Can’t say for Olympic swimmers, but everything I have read about swimming says to do more reps with a lighter weight. Maybe the sprinters do the heavy weights, but I’m not one of those.
Depends on who you talk to on this one, and of course how you define ‘more’ and ‘lighter’.
My personal view (borne out of years of strength training and martial arts) is that if you are able to perform a weight resistance excercise (with the intention of increasing functional strength) for more than 20reps* then you are simply making an aerobic exercise slighter harder.
Increasing your strength (especially upper body) must translate into a faster time in the pool. Therefore you should find a strength increasing regime to complement your other training.
As for long distance endurance and stamina this is something that I have never really trained for, but my gut feel is the standard aerobic stuff is far more efficient at increasing CV capacity than waving 2lb dumbells around for 50reps!
As I said it all depends upon how you define the parameters!
*One caveat to this huge generalisation are the brutal 20+ rep heavy squats. These are done at a weight where you would normally fail at 10, and very few lifters ever have the ‘guts’ to do this more than once
It seems really obvious to me that max strength would be important to swimming for time–after all, the more force you can generate, the faster you can propel yourself through the water. And two of the best force-production exercises, the power clean and the power snatch, have very high trapezius involvement (that’s the muscle we’re talking about).
Swimmers probably do a lot of military presses and chin-ups, as those movements very closely mimic what they do in the water. Those also have high trapezius involvement.
But yeah, even a very large number of reps with light weights will cause hypertrophy, although it’s not hypertrophy of the contractile tissue. Rather, it’s hypertrophy of the energy systems for the muscle.
Except being strong is not the best thing in the water. The shortest race is the 50 free, around 21 seconds, I would say, based on me but I’m sure I’m close, they will do around 24-30 strokes. Pure power is not going to help out as technique is much more important. This is why Thorpe is such a good swimmer.
Here is a list of exercises that I tend to do out of the pool. I know very little about weightlifting though, and I’m not very strong at all. The lats and the traps are the most important groups in swimming, then probably the abs.
Most swimmers, at least the faster ones, work out. Though Phelps from what I’m told does not. I can say that when I started working out last October til now my times have come down a lot and I am not all that strong, but the lifting did help my endurance.

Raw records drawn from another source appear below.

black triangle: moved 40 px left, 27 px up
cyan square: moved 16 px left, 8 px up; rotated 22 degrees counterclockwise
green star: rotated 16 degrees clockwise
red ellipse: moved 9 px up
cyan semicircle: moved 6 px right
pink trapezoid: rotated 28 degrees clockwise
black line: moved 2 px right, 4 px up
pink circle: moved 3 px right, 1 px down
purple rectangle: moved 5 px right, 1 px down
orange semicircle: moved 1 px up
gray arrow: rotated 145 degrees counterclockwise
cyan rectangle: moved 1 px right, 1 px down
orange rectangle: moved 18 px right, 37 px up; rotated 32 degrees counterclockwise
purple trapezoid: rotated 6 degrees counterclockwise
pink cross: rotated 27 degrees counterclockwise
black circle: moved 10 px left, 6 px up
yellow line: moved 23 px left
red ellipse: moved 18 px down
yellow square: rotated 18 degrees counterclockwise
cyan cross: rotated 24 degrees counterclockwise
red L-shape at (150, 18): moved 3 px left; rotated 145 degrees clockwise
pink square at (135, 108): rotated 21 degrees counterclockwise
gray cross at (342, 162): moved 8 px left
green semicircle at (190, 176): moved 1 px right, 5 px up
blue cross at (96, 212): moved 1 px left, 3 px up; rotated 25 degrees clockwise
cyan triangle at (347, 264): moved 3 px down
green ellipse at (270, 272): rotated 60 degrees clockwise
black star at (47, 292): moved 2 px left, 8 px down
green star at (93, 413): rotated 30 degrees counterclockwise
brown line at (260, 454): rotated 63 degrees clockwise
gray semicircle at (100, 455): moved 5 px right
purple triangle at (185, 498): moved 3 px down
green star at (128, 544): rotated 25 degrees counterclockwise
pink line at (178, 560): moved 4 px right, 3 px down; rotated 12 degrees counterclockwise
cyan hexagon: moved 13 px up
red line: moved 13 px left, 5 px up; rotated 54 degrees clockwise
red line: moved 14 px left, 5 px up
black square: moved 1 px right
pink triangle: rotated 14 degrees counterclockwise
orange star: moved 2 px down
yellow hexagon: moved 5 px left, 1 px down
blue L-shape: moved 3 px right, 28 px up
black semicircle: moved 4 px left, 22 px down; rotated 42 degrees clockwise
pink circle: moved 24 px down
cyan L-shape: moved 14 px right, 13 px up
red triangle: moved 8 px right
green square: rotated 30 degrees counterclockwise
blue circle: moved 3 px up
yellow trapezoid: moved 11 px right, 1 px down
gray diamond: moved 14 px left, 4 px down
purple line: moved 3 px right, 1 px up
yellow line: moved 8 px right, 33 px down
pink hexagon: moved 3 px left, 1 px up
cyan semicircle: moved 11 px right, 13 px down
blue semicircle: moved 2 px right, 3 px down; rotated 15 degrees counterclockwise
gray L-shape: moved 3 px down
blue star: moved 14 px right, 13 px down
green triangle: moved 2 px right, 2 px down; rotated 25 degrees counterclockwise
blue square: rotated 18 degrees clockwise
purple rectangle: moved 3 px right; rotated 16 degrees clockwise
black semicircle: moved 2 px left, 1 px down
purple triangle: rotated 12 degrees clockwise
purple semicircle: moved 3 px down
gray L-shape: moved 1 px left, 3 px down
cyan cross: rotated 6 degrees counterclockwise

Yes your head does rotate as well, but the majority of the time the head should move little. I’m not sure why the top swimmers seem to have a large neck, I don’t see it and it might just be the way they look. I can’t imagine it to be the turning of the head as a lot of the swimmers breath to one side. I think if that were the case I’d have a freakishly large neck on my left and nothing on my right.
I’ve been thinking of all the swimmers I know and have swam with and none seem to have large necks. Maybe it’s either that they have thinner faces and it makes thier necks look big, or it’s the camera.